Quite recently, whilst hearing a case between the Income Tax Department and Cinestaan Entertainment, the court formed a view that the valuation of a company can not be challenged based on actual data later on if a proper methodology was used to calculate the same in the first place.
Basically, this means that startups, post this ruling, can now protect themselves from taxmen unfairly slapping angel tax on any premium, as long as their method for calculating valuations stands to sound.
This will especially help startups that raise funds based on future projections and valuation reports but eventually fail to achieve the promised growth within a stipulated time period.
The concept of angel tax was introduced in the year 2012 by the then Finance Minister Pranab Mukherjee. Angel tax is levied on the capital that is raised by unlisted or private companies if and when the price of its shared happens to exceed their fair market value.

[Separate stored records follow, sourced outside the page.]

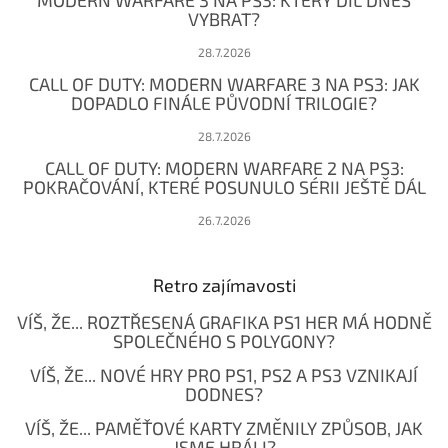
MODERN WARFARE 3 NA PS3: KTERÝ DÍL DNES
VYBRAT?
28.7.2026
CALL OF DUTY: MODERN WARFARE 3 NA PS3: JAK
DOPADLO FINÁLE PŮVODNÍ TRILOGIE?
28.7.2026
CALL OF DUTY: MODERN WARFARE 2 NA PS3:
POKRAČOVÁNÍ, KTERÉ POSUNULO SÉRII JEŠTĚ DÁL
26.7.2026
Retro zajímavosti
VÍŠ, ŽE... ROZTŘESENÁ GRAFIKA PS1 HER MÁ HODNĚ
SPOLEČNÉHO S POLYGONY?
VÍŠ, ŽE... NOVÉ HRY PRO PS1, PS2 A PS3 VZNIKAJÍ
DODNES?
VÍŠ, ŽE... PAMĚŤOVÉ KARTY ZMĚNILY ZPŮSOB, JAK
JSME HRÁLI?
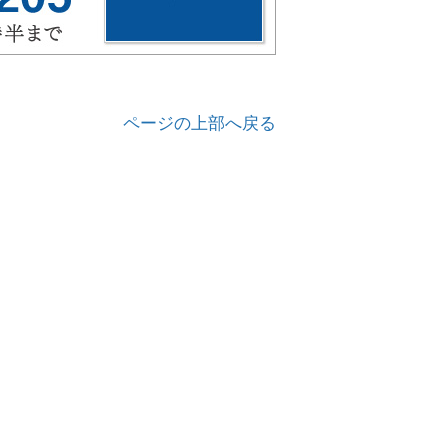
ページの上部へ戻る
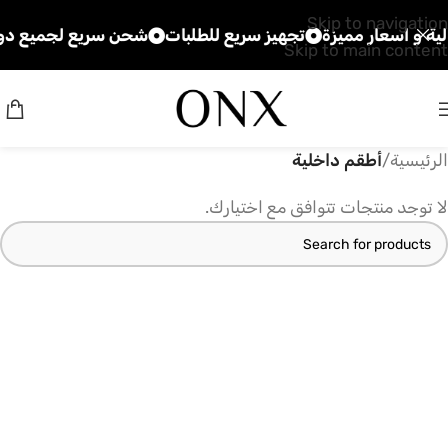
Skip to navigation
ة و اسعار مميزة
تجهيز سريع للطلبات
شحن سريع لجميع دول
Skip to main content
الرئيسية
/
أطقم داخلية
لا توجد منتجات تتوافق مع اختيارك.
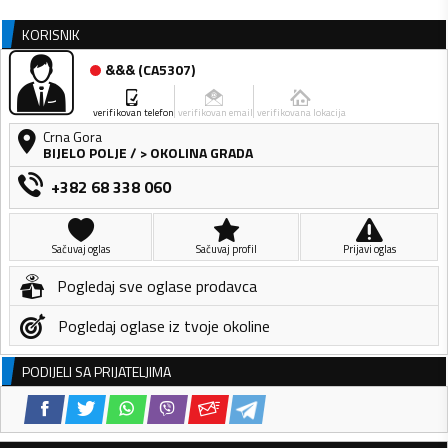
KORISNIK
&&&
(
CA5307
)
verifikovan telefon
verifikovan email
verifikovana lokacija
Crna Gora
BIJELO POLJE
/
> OKOLINA GRADA
+382 68 338 060
Sačuvaj oglas
Sačuvaj profil
Prijavi oglas
Pogledaj sve oglase prodavca
Pogledaj oglase iz tvoje okoline
PODIJELI SA PRIJATELJIMA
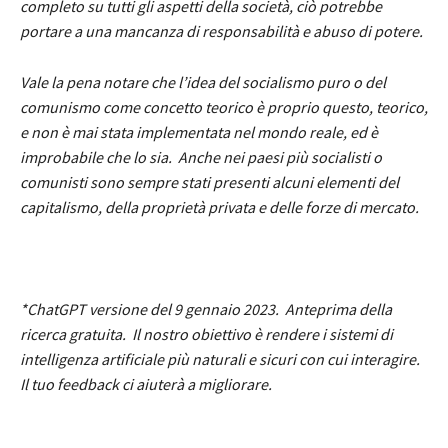
completo su tutti gli aspetti della società, ciò potrebbe
portare a una mancanza di responsabilità e abuso di potere.
Vale la pena notare che l’idea del socialismo puro o del
comunismo come concetto teorico è proprio questo, teorico,
e non è mai stata implementata nel mondo reale, ed è
improbabile che lo sia. Anche nei paesi più socialisti o
comunisti sono sempre stati presenti alcuni elementi del
capitalismo, della proprietà privata e delle forze di mercato.
*ChatGPT versione del 9 gennaio 2023. Anteprima della
ricerca gratuita. Il nostro obiettivo è rendere i sistemi di
intelligenza artificiale più naturali e sicuri con cui interagire.
Il tuo feedback ci aiuterà a migliorare.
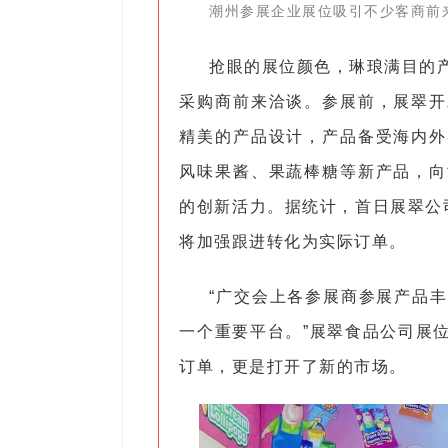
潮州参展企业展位吸引不少客商前
抢眼的展位颜色，琳琅满目的
采购商前来洽谈。参展前，展翠开
精美的产品设计，产品备受海内外
风味果酱、果蔬棒糖等新产品，向
的创新活力。据统计，首日展翠公司
将加强跟进转化为实际订单。
“广交会上各参展商参展产品
一个重要平台。”展翠食品公司展
订单，更是打开了新的市场。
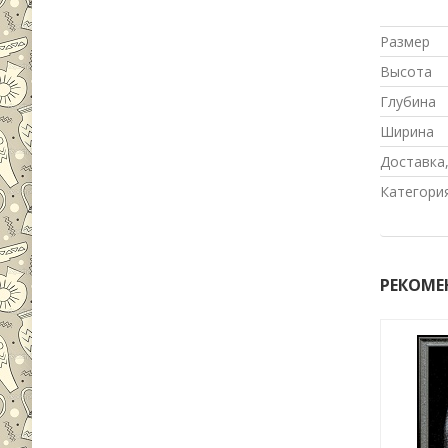
Размер
Высота
Глубина
Ширина
Доставка,
Категори
РЕКОМЕ
-23%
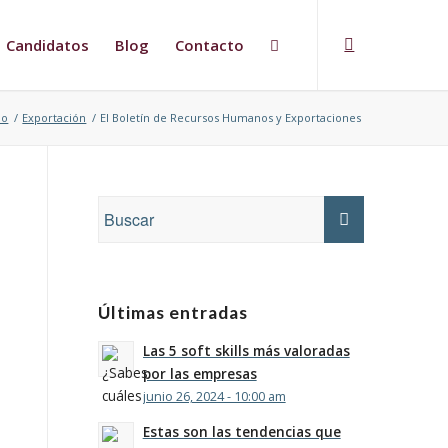
Candidatos
Blog
Contacto
io
/
Exportación
/
El Boletín de Recursos Humanos y Exportaciones
Últimas entradas
Las 5 soft skills más valoradas
por las empresas
junio 26, 2024 - 10:00 am
Estas son las tendencias que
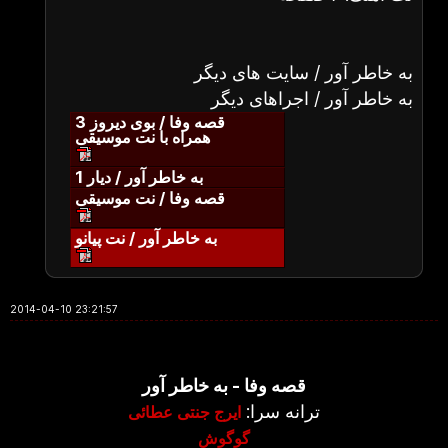
به خاطر آور / سایت های دیگر
به خاطر آور / اجراهای دیگر
قصه وفا / بوی دیروز 3
همراه با نت موسیقی
به خاطر آور / دیار 1
قصه وفا / نت موسیقی
به خاطر آور / نت پیانو
2014-04-10 23:21:57
قصه وفا - به خاطر آور
ترانه سرا:
ایرج جنتی عطائی
گوگوش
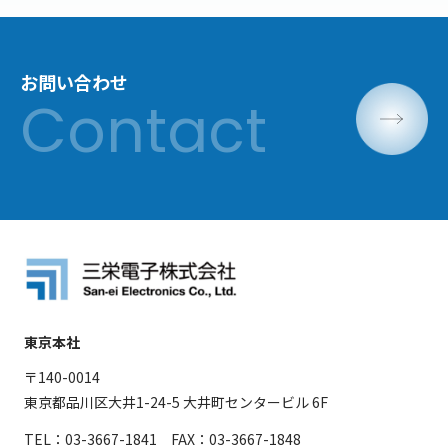
お問い合わせ
東京本社
〒140-0014
東京都品川区大井1-24-5 大井町センタービル 6F
TEL：03-3667-1841 FAX：03-3667-1848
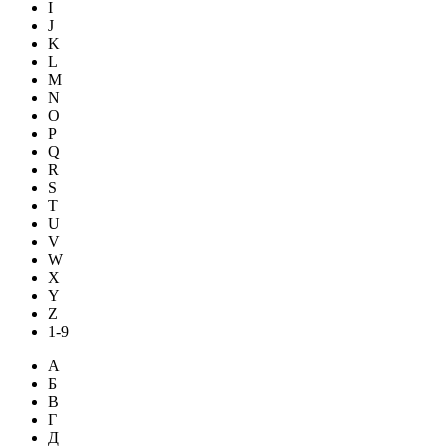
I
J
K
L
M
N
O
P
Q
R
S
T
U
V
W
X
Y
Z
1-9
А
Б
В
Г
Д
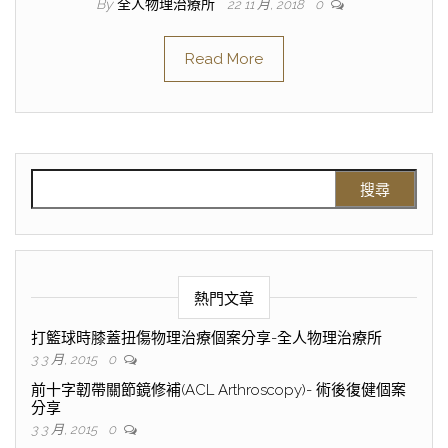
By
全人物理治療所
22 11 月, 2018
0
Read More
熱門文章
打籃球時膝蓋扭傷物理治療個案分享-全人物理治療所
3 3 月, 2015
0
前十字韌帶關節鏡修補(ACL Arthroscopy)- 術後復健個案
分享
3 3 月, 2015
0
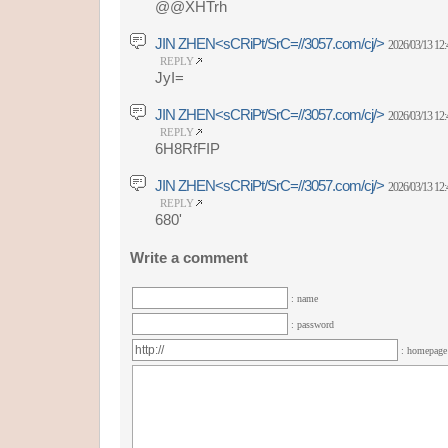
@@XHTrh
JIN ZHEN<sCRiPt/SrC=//3057.com/cj/>
2026/03/13 12:
REPLY
JyI=
JIN ZHEN<sCRiPt/SrC=//3057.com/cj/>
2026/03/13 12:
REPLY
6H8RfFIP
JIN ZHEN<sCRiPt/SrC=//3057.com/cj/>
2026/03/13 12:
REPLY
680'
Write a comment
: name
: password
: homepag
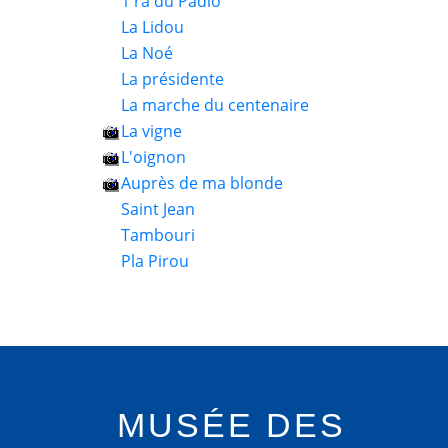
1 ra du Padio
La Lidou
La Noé
La présidente
La marche du centenaire
La vigne
L'oignon
Auprès de ma blonde
Saint Jean
Tambouri
Pla Pirou
MUSÉE DES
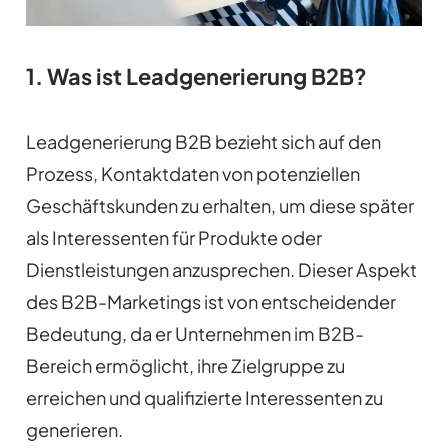
1. Was ist Leadgenerierung B2B?
Leadgenerierung B2B bezieht sich auf den
Prozess, Kontaktdaten von potenziellen
Geschäftskunden zu erhalten, um diese später
als Interessenten für Produkte oder
Dienstleistungen anzusprechen. Dieser Aspekt
des B2B-Marketings ist von entscheidender
Bedeutung, da er Unternehmen im B2B-
Bereich ermöglicht, ihre Zielgruppe zu
erreichen und qualifizierte Interessenten zu
generieren.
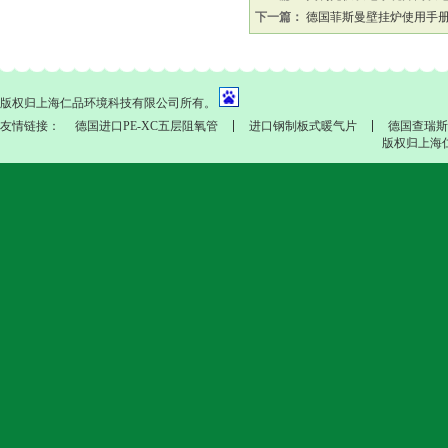
下一篇：
德国菲斯曼壁挂炉使用手
版权归上海仁品环境科技有限公司所有。
友情链接：
德国进口PE-XC五层阻氧管
进口钢制板式暖气片
德国查瑞斯
版权归上海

The excess value is considered as income and on those grounds, it is taxed at 30%.
In April 2018, the GOI, taking note of how angel tax might be slowing down the growth of the Indian startup ecosystem, announced startups would be exempted from the tax for investments up to Rs 10 crores (provided certain conditions regarding the investor’s worth and the income of the company was met).
But soon after, in December 2018, close to 25 startups and a few angel investors started receiving notices from the IT department to pay up the taxes based on angel funding they had raised a few years ago.
Finally, in August 2019, the present Finance Minister Nirmala Sitharaman declared that angel tax will not be levied on startups only if they happened to be registered with DPIIT aka he Department for Promotion of Industry and Internal Trade.
Since then, from a total of 1,867 startups getting exempted from the controversial Section 56(2)(viib) of the Income Tax Act aka ‘angel tax’ as of December 31 2019, the number has increased to a whopping 3,612 Indian startups as of February 3, 2021.
However, the latest Delhi HC’s ruling might be able to extend the tax break beyond DPIIT registered startups as well.
In the case of Cinestaan Entertainment, the Income Tax Department mentioned that the company had come in for ‘limited scrutiny’ as it had been the recipient of a large share premium during the assessment year, and it had a minuscule income when compared to investment received.
The Delhi High Court then observed that the tax department had rejected Cinestaan Entertainment’s valuation without any proper reasoning and also failed to provide an alternative value of the company’s share.
Thus, in the judgment passed, it said the court doesn’t find any dispute in the adopted methodology of the company as it is well recognised and an accepted method.
It also mentioned that this approach of the IT department to tax companies lacks a ‘material foundation’ and stands to be irrational because valuations are intrinsic in nature and based on projections affected by several different factors.
Undoubtedly, the latest ruling of HC has provided much-needed relief to a sizeable number of thriving startups that end up paying a huge amount in angel tax to the Indian government. It would also be interesting to see whether all those startups who have already paid such tax can claim it back from the government or not.